Dataset records:
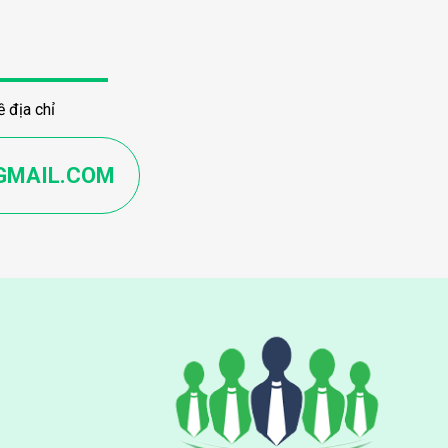
 địa chỉ
GMAIL.COM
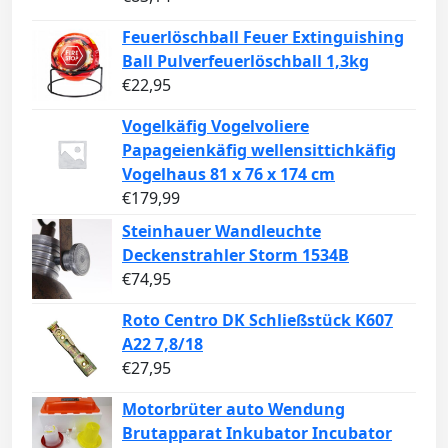
Feuerlöschball Feuer Extinguishing
Ball Pulverfeuerlöschball 1,3kg
€
22,95
Vogelkäfig Vogelvoliere
Papageienkäfig wellensittichkäfig
Vogelhaus 81 x 76 x 174 cm
€
179,99
Steinhauer Wandleuchte
Deckenstrahler Storm 1534B
€
74,95
Roto Centro DK Schließstück K607
A22 7,8/18
€
27,95
Motorbrüter auto Wendung
Brutapparat Inkubator Incubator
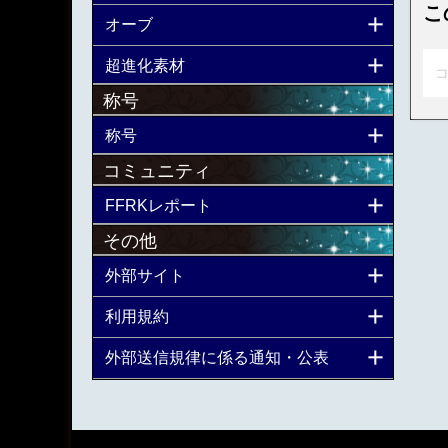
こ
オーブ
超進化素材
コ
称号
称号
コミュニティ
FFRKレポート
その他
外部サイト
利用規約
外部送信規律に係る通知・公表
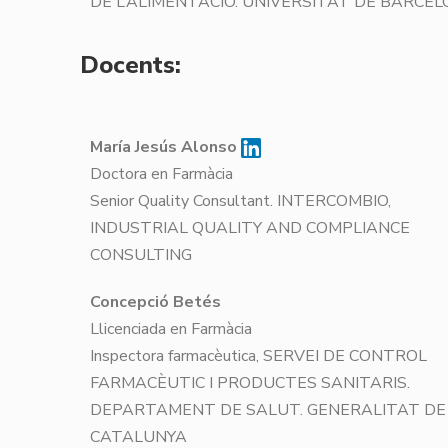
DE L’ALIMENTACIÓ. UNIVERSITAT DE BARCE
Docents:
María Jesús Alonso
Doctora en Farmàcia
Senior Quality Consultant. INTERCOMBIO,
INDUSTRIAL QUALITY AND COMPLIANCE
CONSULTING
Concepció Betés
Llicenciada en Farmàcia
Inspectora farmacèutica, SERVEI DE CONTROL
FARMACÈUTIC I PRODUCTES SANITARIS.
DEPARTAMENT DE SALUT. GENERALITAT DE
CATALUNYA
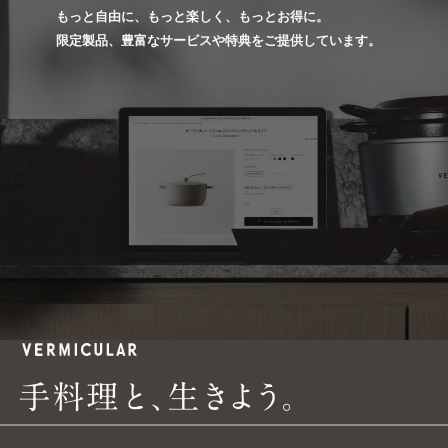
もっと自由に、もっと楽しく、もっとお得に。
限定製品、豊富なサービスや特典をご提供しています。
手
手
料
理
と
、
生
き
よ
う
。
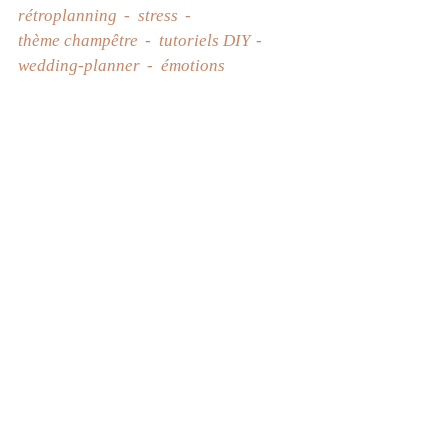
rétroplanning
stress
thème champêtre
tutoriels DIY
wedding-planner
émotions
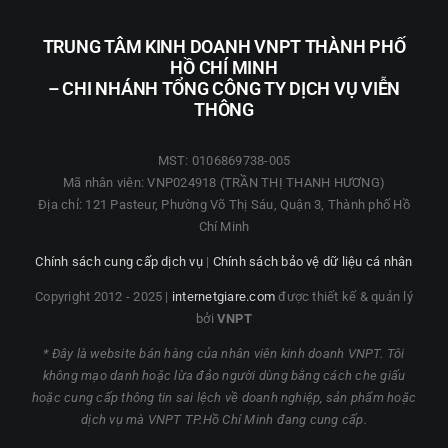
TRUNG TÂM KINH DOANH VNPT THÀNH PHỐ
HỒ CHÍ MINH
– CHI NHÁNH TỔNG CÔNG TY DỊCH VỤ VIỄN
THÔNG
MST: 0106869738-005
Mã nhân viên: VNP024918 (TRẦN THỊ THANH HƯƠNG)
Địa chỉ: 121 Pasteur, Phường Võ Thị Sáu, Quận 3, Thành phố Hồ
Chí Minh
Chính sách cung cấp dịch vụ
|
Chính sách bảo vệ dữ liệu cá nhân
Copyright 2012 - 2025 |
internetgiare.com
được thiết kế & quản lý
bởi
VNPT
* Đây là website bán hàng của nhân viên kinh doanh VNPT. Tôi
không mạo danh hoặc lừa đảo người dùng bằng cách che giấu
hoặc cung cấp thông tin sai lệch về doanh nghiệp, sản phẩm hoặc
dịch vụ mà VNPT TP.Hồ Chí Minh đang cung cấp.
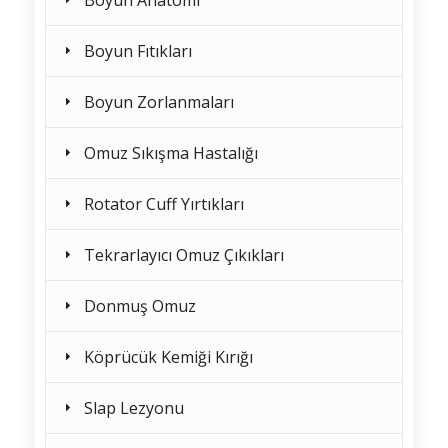
Boyun Fıtıkları
Boyun Zorlanmaları
Omuz Sıkışma Hastalığı
Rotator Cuff Yırtıkları
Tekrarlayıcı Omuz Çıkıkları
Donmuş Omuz
Köprücük Kemiği Kırığı
Slap Lezyonu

What is being asked:
What is needed is an exact restatement of the lines from the line with "Inspectora farmacèutica, SERVEI DE CONTROL" through the final line of the data, pictures excluded.

Expected answer:
Inspectora farmacèutica, SERVEI DE CONTROL
FARMACÈUTIC I PRODUCTES SANITARIS.
DEPARTAMENT DE SALUT. GENERALITAT DE
CATALUNYA
もっと自由に、もっと楽しく、もっとお得に。
限定製品、豊富なサービスや特典をご提供しています。
手
手
料
理
と
、
生
き
よ
う
。
rétroplanning
stress
thème champêtre
tutoriels DIY
wedding-planner
émotions
TRUNG TÂM KINH DOANH VNPT THÀNH PHỐ
HỒ CHÍ MINH
– CHI NHÁNH TỔNG CÔNG TY DỊCH VỤ VIỄN
THÔNG
MST: 0106869738-005
Mã nhân viên: VNP024918 (TRẦN THỊ THANH HƯƠNG)
Địa chỉ: 121 Pasteur, Phường Võ Thị Sáu, Quận 3, Thành phố Hồ
Chí Minh
Chính sách cung cấp dịch vụ
|
Chính sách bảo vệ dữ liệu cá nhân
Copyright 2012 - 2025 |
internetgiare.com
được thiết kế & quản lý
bởi
VNPT
* Đây là website bán hàng của nhân viên kinh doanh VNPT. Tôi
không mạo danh hoặc lừa đảo người dùng bằng cách che giấu
hoặc cung cấp thông tin sai lệch về doanh nghiệp, sản phẩm hoặc
dịch vụ mà VNPT TP.Hồ Chí Minh đang cung cấp.
Boyun Fıtıkları
Boyun Zorlanmaları
Omuz Sıkışma Hastalığı
Rotator Cuff Yırtıkları
Tekrarlayıcı Omuz Çıkıkları
Donmuş Omuz
Köprücük Kemiği Kırığı
Slap Lezyonu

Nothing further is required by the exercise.